フェアウェルの映画初心者のレビュー・感想・評価

フェアウェル(2019年製作の映画)
4.7
大傑作。A24作品で断トツ好き。爆笑と号泣。他愛のない会話が気持ちよく、登場人物全員可愛らしい。「泣ける」映画を求めている人は肩透かしを食らうかもしれません。そして予告はあまり見ない方が良い。

余命がわずかの祖母。しかし、中国の風習で祖母自身にはそのことが伝えられていない。祖母にそのことを悟られないように結婚式を口実に一家一同が集まるが...

最高のおばあちゃん映画じゃないですか。役者陣がお見事。1人1人の顔が親しみやすいもので、親戚が集まった時の雰囲気や会話が自分の体験とほぼ同じ。中国の映画ですがアジア全体で共感を得やすい作品だと思います。

コメディ作品。

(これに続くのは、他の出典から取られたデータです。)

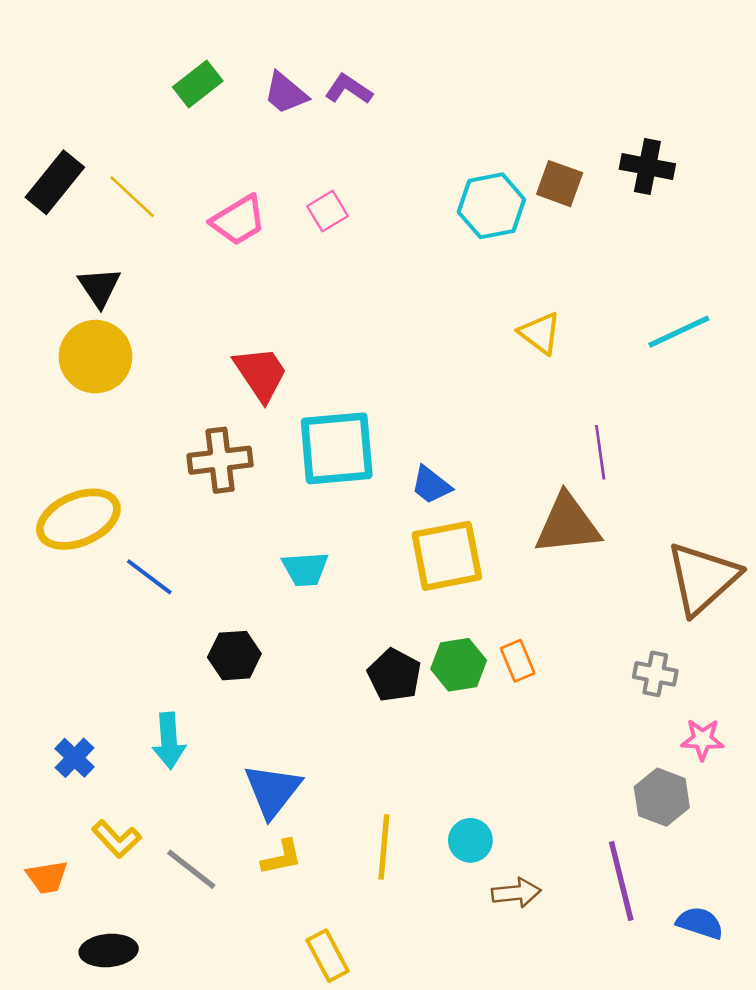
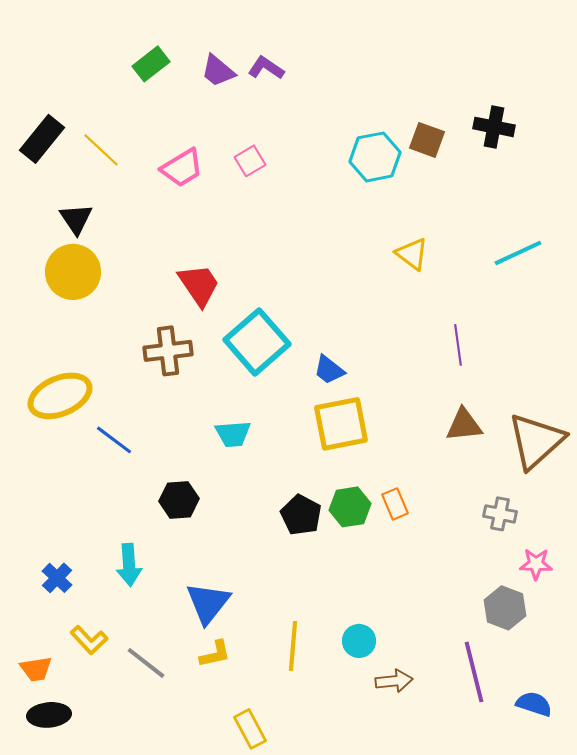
cyan square: (337, 448) -> (257, 342), turned -36
brown triangle: (567, 524) -> (464, 425), moved, size x0.7
black ellipse: (109, 950) -> (49, 715), moved

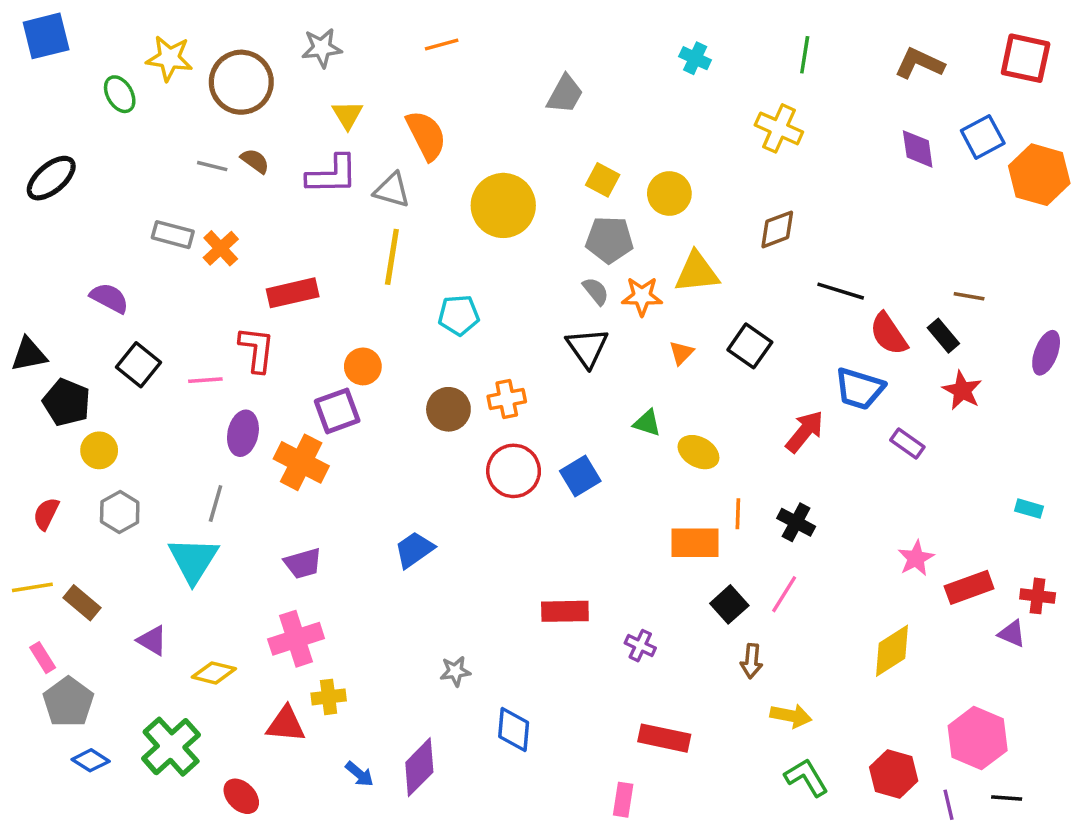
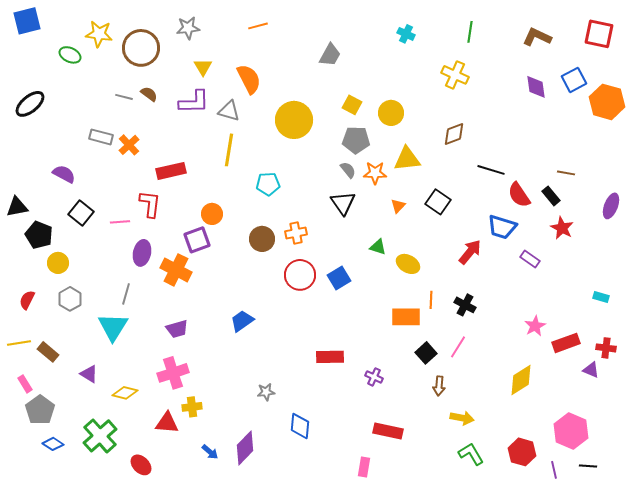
green ellipse: (120, 94) -> (70, 55), turned -35

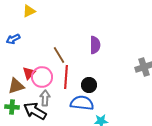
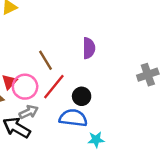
red line: (66, 77) -> (54, 87), turned 35
gray arrow: (45, 98) -> (29, 112), turned 63

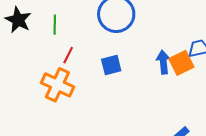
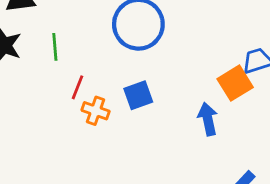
blue arrow: (163, 62) -> (208, 119), moved
orange cross: (57, 85) -> (96, 111), moved, size x0.6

爆笑と号泣でした。どうしてもお涙頂戴になりそうな話を演出で寸止めしている。狙った笑いではなく自然な会話から笑わせる。

冒頭から面白いですね。死の婉曲表現ギャグのセンスの良さ。家族より高齢で病気のはずの祖母の方が元気いっぱい。そのギャップでもう笑ってしまう。結婚式場で号泣する息子からどんどんカメラが引いてシュールな画面にしたり。謎のゲームで盛り上がり、どんどん不憫になっていく新郎など。

泣き要素もありますが最も美しいのは車を送る祖母ですね。親戚と別れる時に自分もあの視点で見ていたなぁと記憶が蘇りました。

東洋と西洋の考えの違いが浮き彫りになっていく構成も良いです。病気は気から。実際に事故にあった人に腕が無くなってると言うと気を失ってしまうという現象を聞きますがそれですね、良い嘘です。それを中国とアメリカの二項対立ではなく、日本人の新婦も挟むことで中和している感じがします。また、新婦に対して面倒と思っている祖母の排外的な人間性も出ているのが良い。中国文化も垣間見えるのも海外映画の良いところ。リアルな中国でした。

映像的で印象的なショットは結婚式のゲームと、家族が横並びで歩くショットでしょうか。どちらもA24作品のような芸術性が高めのものでした。上記した通り、カメラと被写体の距離でギャグもコントロールしていた。

閉じた映画ではなく、開けた映画、後ろ向きにならずに前向きに未来を見る映画にしたことで、よりお涙頂戴にならずにいい塩梅だと思いました。「泣き映画」なら最後に小さい頃の主人公と祖母のイメージ映像と感動的なBGMで終わらせていましたよね。

【総評】
大好きですこの映画。大傑作。他愛もない日常会話で面白く、死にどう向き合えば良いのか葛藤する家族、そして文化のギャップ。それを前向きに終わらせたのが良いです。